§ **SUPPLIED RECORDS**:
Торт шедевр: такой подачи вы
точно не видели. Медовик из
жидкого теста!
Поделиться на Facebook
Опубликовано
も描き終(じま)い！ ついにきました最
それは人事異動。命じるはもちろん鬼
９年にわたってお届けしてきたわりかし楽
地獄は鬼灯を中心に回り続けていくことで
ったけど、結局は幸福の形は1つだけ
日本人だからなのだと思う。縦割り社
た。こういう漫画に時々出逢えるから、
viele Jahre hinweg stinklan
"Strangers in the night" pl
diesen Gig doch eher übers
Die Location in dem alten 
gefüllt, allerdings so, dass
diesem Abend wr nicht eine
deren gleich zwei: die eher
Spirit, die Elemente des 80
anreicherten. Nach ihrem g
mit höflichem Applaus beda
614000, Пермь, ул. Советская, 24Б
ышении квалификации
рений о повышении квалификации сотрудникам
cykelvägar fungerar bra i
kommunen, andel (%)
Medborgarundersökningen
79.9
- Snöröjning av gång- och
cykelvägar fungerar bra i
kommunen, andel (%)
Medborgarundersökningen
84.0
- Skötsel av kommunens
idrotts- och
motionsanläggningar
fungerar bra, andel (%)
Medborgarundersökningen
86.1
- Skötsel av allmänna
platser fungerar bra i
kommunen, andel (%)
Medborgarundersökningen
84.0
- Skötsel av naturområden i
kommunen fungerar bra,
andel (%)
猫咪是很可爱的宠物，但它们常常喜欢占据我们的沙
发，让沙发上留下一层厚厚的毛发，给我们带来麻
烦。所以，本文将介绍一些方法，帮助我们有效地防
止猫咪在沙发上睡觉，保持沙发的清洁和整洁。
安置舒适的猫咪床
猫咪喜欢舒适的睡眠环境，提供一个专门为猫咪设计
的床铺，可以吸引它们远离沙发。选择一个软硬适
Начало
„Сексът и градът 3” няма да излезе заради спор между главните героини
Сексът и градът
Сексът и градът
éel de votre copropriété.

§ **TASK REQUIREMENTS**:
Search the data for the string "fungerar" and copy every line where it appears.

§ **RESULT OF THE EXERCISE**:
cykelvägar fungerar bra i
cykelvägar fungerar bra i
fungerar bra, andel (%)
platser fungerar bra i
kommunen fungerar bra,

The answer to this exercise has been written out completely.